No momento político atual, em que se observa uma queda de aceitação do governo federal, parece que existe uma combinação: os senadores representam “o Bem”, os deputados, “o Mal”, enquanto o governo se faz de vítima ou de indefeso, à espera do fim da marola de impopularidade.

Uma pantomima desempenhada com maestria durante, por exemplo, a votação do projeto de lei que regulamenta o acesso à biodiversidade, ou ao patrimônio genético – enfim, o projeto que dispõe sobre a exploração dos recursos da diversidade biológica. Não seria exagero afirmar que esse projeto se reveste de importância inigualável para uma região como a Amazônia, cuja vocação florestal tem sido estudada e reverenciada desde os tempos coloniais.

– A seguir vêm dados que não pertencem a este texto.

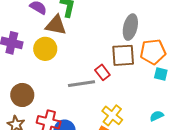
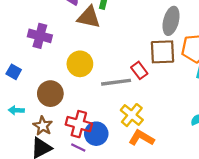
yellow circle: (45, 49) -> (80, 64), moved
yellow cross: (112, 115) -> (132, 115), moved

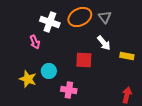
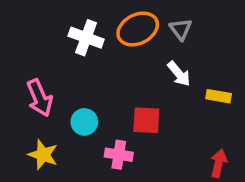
pink arrow: (35, 42) -> (40, 98), moved, size x1.5
red square: (84, 60) -> (146, 120), moved
yellow star: (28, 79) -> (43, 155), moved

Fácil entender. Se a única saída para consolidar uma ocupação social e econômica na Amazônia é a exploração sustentável da diversidade biológica, encontrada sobretudo no ecossistema florestal, a promulgação de um regulamento para estipular as diretrizes pelas quais essa exploração se concretiza é prioridade absoluta – uma prioridade, diga-se, que se impõe há pelo menos 30 anos.

Infelizmente, todavia, o estabelecimento duma economia ancorada na riqueza florestal sempre perdeu em urgência para temas bem menos relevantes. Cite-se a premência com que o Congresso e o governo aprovaram a despropositada prorrogação, para 2073, do prazo de vigência da Zona Franca de Manaus.

Os parlamentares que discursaram sobre o acesso à biodiversidade acertaram ao fazer três relevantes constatações. Primeiro, que a Amazônia é a região que mais tem urgência nessa regulamentação; segundo, que se trata do mais importante objetivo estratégico com o propósito de gerar riqueza na região, ao tempo em que afasta a floresta do desmatamento; terceiro, que o conhecimento que as populações tradicionais detêm sobre as plantas aproveitadas deve ser remunerado.

Passados os discursos, na prática as coisas não são bem assim. Os senadores, “do bem”, criticando o projeto aprovado pelos deputados, modificaram-no com trivialidades como a substituição do termo “agricultor tradicional” por “agricultor familiar”, e com exigências como a obrigação de associação entre as multinacionais e a indústria nacional (praticamente inexistente no campo da biotecnologia) na pesquisa e exploração das espécies.

No retorno do projeto à Câmara, os deputados, “do mal”, fizeram o esperado: mantiveram as trivialidades e rejeitaram a confusa exigência de caráter xenófobo.

Na verdade, o mais importante, o sentido principal do regulamento (que os deputados recuperaram) é permitir o acesso aos recursos da diversidade biológica às empresas que possuem as condições necessárias – leia-se especialistas e equipamentos – para realizar a exploração dos recursos da biodiversidade e dessa forma melhorar a dinâmica econômica local.

Com a aprovação do projeto, que será ainda analisado pelo Executivo, supera-se toda uma gama de entraves decorrentes de histerias com a biopirataria, de preciosismos com as populações tradicionais e de suscetibilidades em relação ao capital internacional. Esses entraves contaminaram de maneira absurda a legislação instituída em 200.

A completa ausência, na região, de empresas dedicadas ao uso biotecnológico das espécies florestais amazônicas é a prova cabal da impraticabilidade do regulamento anterior, em vigor há 5 anos.

Espera-se que, diante da nova legislação, o Centro de Biotecnologia da Amazônia, CBA, passados mais de 2 anos desde a sua criação, finalmente se torne a prioridade prometida.

O fato para além dos discursos é que o CBA, objeto de exaltação pelos políticos, até hoje não entrou em funcionamento.